Mursi yönetimini eleştirenler uzun zamandan beri Tahrir Meydanı’ndaki eylemlerini sürdürüyorlardı. Üstelik bu eylemler Kahire ile sınırlı da kalmıyordu. Port Said, Süveyş ve İsmailiye’de çok sayıda gösteri oluyor ve bu gösterilerdeki şiddet dozu da artıyordu. Futbol faciası sonrasında verilen idam cezaları, bu gösterilerdeki şiddeti körükledi, çıkan olaylarda 30’dan fazla kişi öldü. Çatışmalar, muhaliflerle güvenlik güçleri arasında yaşandı; bunun üzerine Mursi, adı geçen üç kente sokağa çıkma yasağı getirerek olağanüstü hal ilan etti.
Bu uygulama, Mısır’ın ‘eski günlerini’ hatırlattı. Mursi, Mısır uğruna daha fazlasını yapabileceğini beyan etti; bu arada Mısırlılar uğruna ne yapacağı konusuna fazla değinmedi. Mesele daha çok futbol holiganizmi gibi değerlendirildi.
Holiganizm, siyasi ve sosyal tepkilerin en sert dışa vurum biçimlerinden birisidir; yani taraftarlıkla açıklanabilecek bir durum söz konusu değil.
Zor tercih
Muhalif gruplar, inanç ve ifade özgürlükleri konusunda yeni yönetimin beklentileri karşılamadığını ileri sürüyorlar. Ayrıca ekonominin eskiye oranla daha kötüye gittiği, baskının da arttığı söyleniyor.
Mısır’ın çoğulcu ve çoğunlukçu bir sisteme geçme olasılığı azaldıkça toplumsal çalkantıların artacağına kuşku bulunmuyor. Eski rejimin kalıntılarından kurtulmaya çalışırken başka türlü bir yanlışa düşme ihtimali, Mısır gibi stratejik bir değerin uluslararası güçler tarafından da rahat bırakılmayacağına işaret ediyor. Kendi yönetiminden umar bulamayan kesimlerin başka yönetimlerden yardım isteyeceği açık.

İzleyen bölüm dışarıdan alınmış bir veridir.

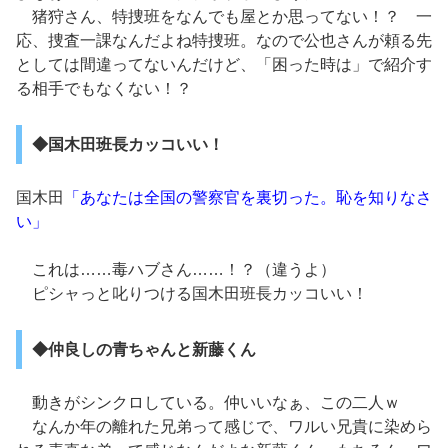
猪狩さん、特捜班をなんでも屋とか思ってない！？ 一
応、捜査一課なんだよね特捜班。なので公也さんが頼る先
としては間違ってないんだけど、「困った時は」で紹介す
る相手でもなくない！？
◆国木田班長カッコいい！
国木田
「あなたは全国の警察官を裏切った。恥を知りなさ
い」
これは……毒ハブさん……！？（違うよ）
ピシャっと叱りつける国木田班長カッコいい！
◆仲良しの青ちゃんと新藤くん
動きがシンクロしている。仲いいなぁ、この二人ｗ
なんか年の離れた兄弟って感じで、ワルい兄貴に染めら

Suriye belirsizliğini korurken, İsrail’de kurulacak hükümetin Filistin ya da İran konusunda ne tür adımlar atacağı belli değilken ve Irak’ta her gün bombalar patlamaya devam ederken Mısır’ın yeniden ve belki daha beter biçimde istikrarsızlaşması, küresel güç dengeleri açısından tercih edilir bir durum değil.
İçeride olağanüstü hal ilan etmek, muhalefeti bertaraf etmeye yetmez. Mısır’ın istikrarı bundan böyle yönetim kadrolarının daha fazla uluslararası işbirliğine dahil olmasından geçiyor. Bu da ABD ve Avrupa ülkeleriyle daha fazla diyalog kurmalarını gerektirecek gibi.